As for the computational resources, training models with this many number of parameters and such dataset size, was quite a challenge, even for this number of epochs. Each epoch of UNet took about 45 minutes to train on our infrastructure, and UNet3+ about 3.5 hours using one NVIDIA P100 GPU, and 6 hours on one NVIDIA T4 GPU which we later had to switch to.


Comparison of the two architectures

Concerning the sizes of the two models, the UNet3+ has less parameters, but the forward/backward pass size is greater, probably due to the concatenations happening on the decoder side of the network. The exact numbers are provided in the following table:

UNet UNet3+
Total parameters 31,037,633 26,967,809
Forward/backward pass size (MB) 879.64 3447.00
Params size (MB) 118.40 102.87
Estimated Total Size (MB) 998.79 3550.62

The train and test loss curves for 11 epochs are shown below:


In addition, four examples of the results are provided corresponding to the following two cases:

  1. Three slices from three different volumes of the CT scans.
  2. A case with no mask on the ground truth data,












Based on the two models trained for 11 epochs, the UNet3+ proved to perform better on this dataset, as can be noticed by the visualised results. It seems visually that the Intersection-Over-Union score is also higher. As expected from the introduction of new skip connections, more fine details were preserved leading to a better segmentation result.

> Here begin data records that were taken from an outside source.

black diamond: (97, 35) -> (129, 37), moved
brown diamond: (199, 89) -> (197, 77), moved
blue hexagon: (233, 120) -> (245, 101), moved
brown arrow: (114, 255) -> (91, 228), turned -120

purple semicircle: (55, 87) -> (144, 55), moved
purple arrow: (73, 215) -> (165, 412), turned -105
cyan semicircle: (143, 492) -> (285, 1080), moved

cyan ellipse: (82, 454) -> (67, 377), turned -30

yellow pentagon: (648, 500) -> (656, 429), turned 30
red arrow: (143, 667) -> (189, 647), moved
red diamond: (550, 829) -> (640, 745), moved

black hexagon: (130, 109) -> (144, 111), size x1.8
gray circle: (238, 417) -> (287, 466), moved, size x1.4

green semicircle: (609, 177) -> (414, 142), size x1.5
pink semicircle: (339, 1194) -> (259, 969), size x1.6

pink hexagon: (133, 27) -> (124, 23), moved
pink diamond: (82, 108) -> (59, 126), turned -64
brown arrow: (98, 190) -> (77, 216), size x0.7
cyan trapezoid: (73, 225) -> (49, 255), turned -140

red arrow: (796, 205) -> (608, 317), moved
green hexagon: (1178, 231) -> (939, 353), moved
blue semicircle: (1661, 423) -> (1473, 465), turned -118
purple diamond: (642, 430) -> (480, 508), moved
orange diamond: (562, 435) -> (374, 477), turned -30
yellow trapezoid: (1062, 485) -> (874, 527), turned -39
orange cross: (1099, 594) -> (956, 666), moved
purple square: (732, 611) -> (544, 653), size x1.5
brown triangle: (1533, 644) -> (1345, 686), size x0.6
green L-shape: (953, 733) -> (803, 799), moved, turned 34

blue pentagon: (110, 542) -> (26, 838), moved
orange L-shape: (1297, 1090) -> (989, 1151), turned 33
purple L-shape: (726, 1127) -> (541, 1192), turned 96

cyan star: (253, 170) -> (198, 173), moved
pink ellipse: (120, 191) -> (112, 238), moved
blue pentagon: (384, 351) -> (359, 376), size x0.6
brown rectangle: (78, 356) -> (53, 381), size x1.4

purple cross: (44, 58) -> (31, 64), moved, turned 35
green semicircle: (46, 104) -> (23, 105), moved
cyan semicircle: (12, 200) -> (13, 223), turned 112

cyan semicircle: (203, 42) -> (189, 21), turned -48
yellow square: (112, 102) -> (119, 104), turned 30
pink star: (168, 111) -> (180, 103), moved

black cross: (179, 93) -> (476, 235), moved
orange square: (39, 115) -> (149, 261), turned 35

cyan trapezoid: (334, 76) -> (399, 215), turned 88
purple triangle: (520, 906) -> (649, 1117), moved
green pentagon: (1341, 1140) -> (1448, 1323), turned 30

Furthermore, visually in all samples assessed, both networks did not return false negatives (i.e. when a mask was empty, so was the predicted mask).

This was a fun project for us to work on and we learned a lot.


[1] Ronneberger, Olaf, Philipp Fischer, and Thomas Brox. “U-net: Convolutional networks for biomedical image segmentation.” International Conference on Medical image computing and computer-assisted intervention. Springer, Cham, 2015.

[2] Huang, Huimin, et al. “Unet 3+: A full-scale connected unet for medical image segmentation.” ICASSP 2020-2020 IEEE International Conference on Acoustics, Speech and Signal Processing (ICASSP). IEEE, 2020.

[3] Bilic, Patrick, et al. “The liver tumor segmentation benchmark (lits).” arXiv preprint arXiv:1901.04056 (2019).

[4] Lin, Tsung-Yi, et al. “Microsoft coco: Common objects in context.” European conference on computer vision. Springer, Cham, 2014.